NIA irrigation extension project 40% accomplished
By Virgilio Sar. Maganes
ROSALES- The Agno River Irrigation System Extension Project (ARISEP) under the National Irrigation Administration (NIA) has posted a 40% accomplishment as of January 31, 2017.
This was bared by Engr. Ceferino Sta. Ana, Assistant Project Manager of ARISEP during an interview by Northern Watch in his office last February 14.
He said the physical target was at least to accomplish 60% at the end of 2016 but was hindered by typhoons and monsoon rains.
“Aside from the calamities, we have also the May 2016 elections where government projects have been suspended, ARISEP included,” he said.
Sta. Ana also said project facilities, field support, institutional development program, pre-construction and detailed engineering including the acquisition of right-of-way (ROW) have been accomplished on targets except for engineering and construction works.

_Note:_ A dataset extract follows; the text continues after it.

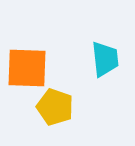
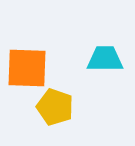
cyan trapezoid: rotated 84 degrees counterclockwise
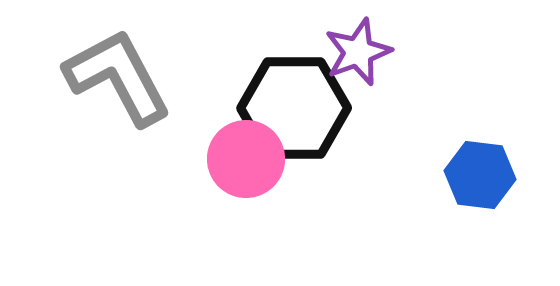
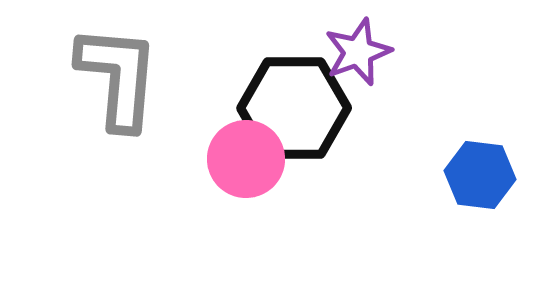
gray L-shape: rotated 33 degrees clockwise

“We are now fast-tracking construction works in order to catch up the delays in implementation,” he said.
Started in July 2015, the project costing P2.6 billion is aimed to enhance farmers’ productivity and generate more income.

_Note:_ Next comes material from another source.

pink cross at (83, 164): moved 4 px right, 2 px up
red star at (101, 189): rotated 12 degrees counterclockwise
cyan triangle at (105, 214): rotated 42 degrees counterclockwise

” It is expected that the present P29,000 income per hectare of farmers will increase to P47,500 per hectare. The cropping intensity from 111 percent would double to 200 percent,” Sta. Ana said.
Once completed, ARISEP will irrigate around 12,800 hectares of rice fields benefiting 10,557 farmers in eastern Pangasinan to include the towns of San Nicolas, Tayug, Sta. Maria, Rosales, Sto. Tomas and Alcala including the town of San Manuel in Tarlac province.
Arisep is the extension of the Agno River Integrated Irrigation Project (ARIIP) that served 30,000 farmers planting on 12,530 hectares farmlands in the towns of Asingan, Balungao, Bautista, Binalonan, Calasiao, Laoac, Manaoag, Mapandan, Mangaldan, Natividad, Sta. Maria, San Manuel, San Quintin, Sta. Barbara, Tayug and Villasis and Urdaneta City.
Pangasinan is the third biggest rice producer next to Nueva Ecija and Isabela provinces, but half of its 180,000 hectaresfarmlands still rely on rain.